Öte yandan Gazze Şeridi’ndeki savaş Hizbullah ve Yemenli Husilerin de Filistin’e destek için devreye girmesiyle bölgeye yayılmaya başladı. Lübnan’ın güneyinde İsrail güçleri ile Hizbullah üyeleri arasında çatışmalar yaşanırken Kızıldeniz’de isyancı Husiler İsrail’e giden ticari gemilere saldırılar düzenlendi. Kasım sonunda taraflar bir haftalık ateşkeste uzlaştı, Hamas’ın alkoyduğu 250 rehineden 110’u salı verildi. Savaş sonrası Gazze’nin geleceği ise hâlâ belirsiz.
KIEV’E YARDIMLAR ZORDA
Ukrayna da ise Batı’nın daha ağır silah ve gelişmiş füze sistemleri tedarikini artırmasıyla Kiev’e bağlı birlikler, ülkenin doğusunda kontrolü eline tutan Rus güçlerinin cephe hatlarını yarmaya çalıştı. Ancak her iki taraf da önemli bir ilerleme kaydetmedi. ABD basınında savaşta ölen Rus asker sayısının 315 bin olduğu iddia edilirken Ukrayna’da ise bu sayının 70 bin olduğu savunuldu. Ekonomik zorluklar ve siyasi tartışmalar Avrupa Birliği ve ABD’nin Ukrayna’ya yeni mali desteklerin duraksamasına neden oldu.
SİYASET SAĞA KAYDI
Dünyanın pek çok bölgesinde sağ popülizm ve aşırı sağ güçlendi. Merkez siyaset giderek sağa politikalara kaydı. Almanya’da aşırı sağcı parti AfD anketlerde ikinci sıraya kadar yükselirken Hollanda’da ise ilk kez göçmen karşıtı ve İslam düşmanı olan Geert Wilders kasımda sandıktan birinci çıktı. İspanya seçimlerinde sosyalist koalisyon yeniden kuruldu ancak aşırı sağcı Vox, oylarını artırdı. Polonya’da ise liberal Donald Tusk önderliğindeki muhalefet sağ muhafazakâr PiS iktidarını devirdi.
KONGRE BASILDI
Latin Amerika’da ise bu eğilim çok değişmedi. 8 Ocak’ta Brezilya’da aşırı sağcı lider Jair Bolsonaro’nun binlerce destekçisi sol cepheden Lula da Silva’nın iktira gelmesi sonrası Kongre ve Yüksek Mahkeme binasını bastı. Bolsonaro tansiyonun artmasıyla ABD’ye gitti. Guatemala’da ağutostaki devlet başkanlığı seçimlerinde solcu aday Bernardo Arevalo ipi göğüslese de bürokrasi seçimlerin iptal edilmesi için sonuç vermeyen girişimlerde bulundu. Ekvador’da adaylara suç çetelerinin suikastlarının gölgesinde geçen ekimdeki seçimler sonrası muhafazakâr ve sağcı iş insanı Daniel Noboa devlet başkanı oldu. Arjantin’de ise kasımdaki seçim kampanyasında kadın hakları ve kamu harcamalarını hedef alan Javier Milei cumhurbaşkanı seçildi. Peru’da da Cumhurbaşkanı Alberto Fujimori yerine yardımcısı Dina Boluarte’nin atanması geniş halk kitlelerini uyandırdı.

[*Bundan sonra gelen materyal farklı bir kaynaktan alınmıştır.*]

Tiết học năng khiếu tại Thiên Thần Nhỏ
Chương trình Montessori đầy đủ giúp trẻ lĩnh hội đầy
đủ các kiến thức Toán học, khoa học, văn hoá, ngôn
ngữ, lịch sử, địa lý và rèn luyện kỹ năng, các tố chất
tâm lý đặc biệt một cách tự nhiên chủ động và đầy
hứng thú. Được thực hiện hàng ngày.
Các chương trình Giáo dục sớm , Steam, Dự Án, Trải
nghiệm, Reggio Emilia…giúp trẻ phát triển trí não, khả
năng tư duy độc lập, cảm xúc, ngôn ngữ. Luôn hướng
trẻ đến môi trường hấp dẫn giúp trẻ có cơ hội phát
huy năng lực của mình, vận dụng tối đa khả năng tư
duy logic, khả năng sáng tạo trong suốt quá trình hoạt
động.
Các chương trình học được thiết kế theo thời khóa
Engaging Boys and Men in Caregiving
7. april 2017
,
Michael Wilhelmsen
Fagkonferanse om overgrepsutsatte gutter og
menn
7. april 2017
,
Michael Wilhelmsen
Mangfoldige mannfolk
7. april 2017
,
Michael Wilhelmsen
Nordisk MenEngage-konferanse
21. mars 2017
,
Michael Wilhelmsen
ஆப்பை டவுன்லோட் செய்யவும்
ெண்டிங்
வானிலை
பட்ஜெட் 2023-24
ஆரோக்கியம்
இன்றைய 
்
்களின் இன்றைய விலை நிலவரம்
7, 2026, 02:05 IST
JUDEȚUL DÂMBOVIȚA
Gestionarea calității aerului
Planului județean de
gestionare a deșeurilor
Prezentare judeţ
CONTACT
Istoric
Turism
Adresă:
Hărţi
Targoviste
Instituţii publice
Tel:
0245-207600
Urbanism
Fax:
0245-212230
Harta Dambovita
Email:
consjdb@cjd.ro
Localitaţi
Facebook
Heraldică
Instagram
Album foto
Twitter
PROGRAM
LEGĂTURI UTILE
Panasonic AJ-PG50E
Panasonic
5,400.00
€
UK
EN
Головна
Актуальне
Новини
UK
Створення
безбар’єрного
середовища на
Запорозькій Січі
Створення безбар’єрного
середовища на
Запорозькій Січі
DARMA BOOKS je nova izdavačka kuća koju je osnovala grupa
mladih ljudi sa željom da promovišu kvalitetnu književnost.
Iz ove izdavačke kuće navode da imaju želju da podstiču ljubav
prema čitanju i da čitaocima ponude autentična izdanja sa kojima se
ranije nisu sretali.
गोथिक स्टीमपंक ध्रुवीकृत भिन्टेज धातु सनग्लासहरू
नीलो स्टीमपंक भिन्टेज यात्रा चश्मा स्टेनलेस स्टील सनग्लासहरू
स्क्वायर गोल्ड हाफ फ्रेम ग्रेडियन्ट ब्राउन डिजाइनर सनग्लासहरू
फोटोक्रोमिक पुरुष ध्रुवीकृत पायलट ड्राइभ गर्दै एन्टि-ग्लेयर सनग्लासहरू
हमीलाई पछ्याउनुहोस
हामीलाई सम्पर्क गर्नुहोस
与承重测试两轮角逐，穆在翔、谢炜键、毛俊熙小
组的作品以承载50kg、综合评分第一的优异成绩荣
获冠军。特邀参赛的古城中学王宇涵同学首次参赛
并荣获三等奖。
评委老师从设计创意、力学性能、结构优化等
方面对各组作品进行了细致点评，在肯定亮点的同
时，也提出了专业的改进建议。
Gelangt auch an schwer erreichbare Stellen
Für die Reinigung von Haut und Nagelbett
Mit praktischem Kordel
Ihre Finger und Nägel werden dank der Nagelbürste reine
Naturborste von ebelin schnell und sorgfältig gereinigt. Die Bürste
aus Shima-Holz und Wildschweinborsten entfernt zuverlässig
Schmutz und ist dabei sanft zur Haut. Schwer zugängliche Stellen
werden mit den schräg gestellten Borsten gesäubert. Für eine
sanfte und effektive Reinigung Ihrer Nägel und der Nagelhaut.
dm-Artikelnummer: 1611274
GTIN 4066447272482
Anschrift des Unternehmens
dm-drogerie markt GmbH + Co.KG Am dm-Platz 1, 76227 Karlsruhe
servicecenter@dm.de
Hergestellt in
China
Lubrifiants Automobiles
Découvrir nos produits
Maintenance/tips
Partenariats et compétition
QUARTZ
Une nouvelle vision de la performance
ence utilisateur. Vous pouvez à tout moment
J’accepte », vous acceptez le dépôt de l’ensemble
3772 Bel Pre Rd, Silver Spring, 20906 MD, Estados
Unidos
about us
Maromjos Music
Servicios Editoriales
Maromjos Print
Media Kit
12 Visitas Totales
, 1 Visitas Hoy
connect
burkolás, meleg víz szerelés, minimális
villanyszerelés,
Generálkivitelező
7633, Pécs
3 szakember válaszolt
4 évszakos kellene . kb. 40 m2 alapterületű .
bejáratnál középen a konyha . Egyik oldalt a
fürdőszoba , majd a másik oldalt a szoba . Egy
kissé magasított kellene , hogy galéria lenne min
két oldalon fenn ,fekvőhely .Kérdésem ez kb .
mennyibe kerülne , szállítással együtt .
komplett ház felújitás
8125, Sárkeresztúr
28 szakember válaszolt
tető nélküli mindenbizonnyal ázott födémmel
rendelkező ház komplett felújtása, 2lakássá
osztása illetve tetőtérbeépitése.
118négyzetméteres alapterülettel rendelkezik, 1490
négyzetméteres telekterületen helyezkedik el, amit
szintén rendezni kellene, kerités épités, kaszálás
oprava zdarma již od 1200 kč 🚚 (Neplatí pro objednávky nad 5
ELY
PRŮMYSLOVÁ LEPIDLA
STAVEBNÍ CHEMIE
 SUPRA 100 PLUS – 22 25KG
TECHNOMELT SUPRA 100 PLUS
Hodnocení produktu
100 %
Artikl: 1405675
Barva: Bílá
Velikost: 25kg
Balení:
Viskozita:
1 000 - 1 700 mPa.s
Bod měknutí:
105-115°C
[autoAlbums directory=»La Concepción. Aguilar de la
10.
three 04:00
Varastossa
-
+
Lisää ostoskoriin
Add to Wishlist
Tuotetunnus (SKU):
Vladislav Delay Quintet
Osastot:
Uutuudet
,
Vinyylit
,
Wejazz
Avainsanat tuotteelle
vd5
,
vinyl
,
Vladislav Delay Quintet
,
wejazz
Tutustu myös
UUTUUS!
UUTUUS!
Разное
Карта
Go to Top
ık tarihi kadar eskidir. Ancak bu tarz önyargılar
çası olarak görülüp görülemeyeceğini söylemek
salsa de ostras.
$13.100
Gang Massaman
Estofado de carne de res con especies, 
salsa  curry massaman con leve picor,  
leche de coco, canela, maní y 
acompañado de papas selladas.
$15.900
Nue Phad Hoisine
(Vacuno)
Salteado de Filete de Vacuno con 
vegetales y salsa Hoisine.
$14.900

AVRUPA’DA MEYDANLAR ‘MÜCADELE’ İÇİN DOLDU
Avrupa’da 2023, kangren haline gelen göç krizinin yanı sıra emekçilerin hak arama mücadelelerine sahne oldu. İngiltere’de sağlık emekçileri, havalimanı çalışanları ve kamu işçileri yıl boyunca bütün ülkede yaşamı durduran grevlere imza attı. Yunanistan’da mart ayında, 57 kişinin ölümüyle sonuçlanan tren kazası sonrası başkent Atina’da binlerce kişi özelleştirme politikalarını protesto etti. Mayısta ise, ABD-Meksika sınırında bir günde 10 bini aşkın rekor sayıda göçmen toplandı. Haziran ayında, 750 göçmeni taşıyan bir balıkçı teknesi, Yunanistan’ın Pylos açıklarında alabora oldu ve 600’den fazla göçmen yaşamını yitirdi.
Fransa banliyösünde, 17 yaşındaki Cezayir asıllı Nahel M.’nin öldürülmesi, ülkenin dört bir yanında şiddetli bir isyana yol açtı. Yılın son ayında göç krizi ile ilgili arka arkaya gelişmeler yaşandı. İngiltere’de, Ruanda’ya sığınmacı gönderilmesini öngören yasa tasarısı kabul edilirken ırkçılık karşıtları meydanlara indi. Yine İngiltere’de Bibby Stockholm mavnasında kalan göçmenlerden biri intihar etti.
AB’YE GÖÇ ZORLAŞTI
Avrupa Birliği (AB), sığınmacıların Batı Avrupa’ya seyahat etmesinin zorlaştırılmasını esas alan yeni anlaşmayı kabul etti.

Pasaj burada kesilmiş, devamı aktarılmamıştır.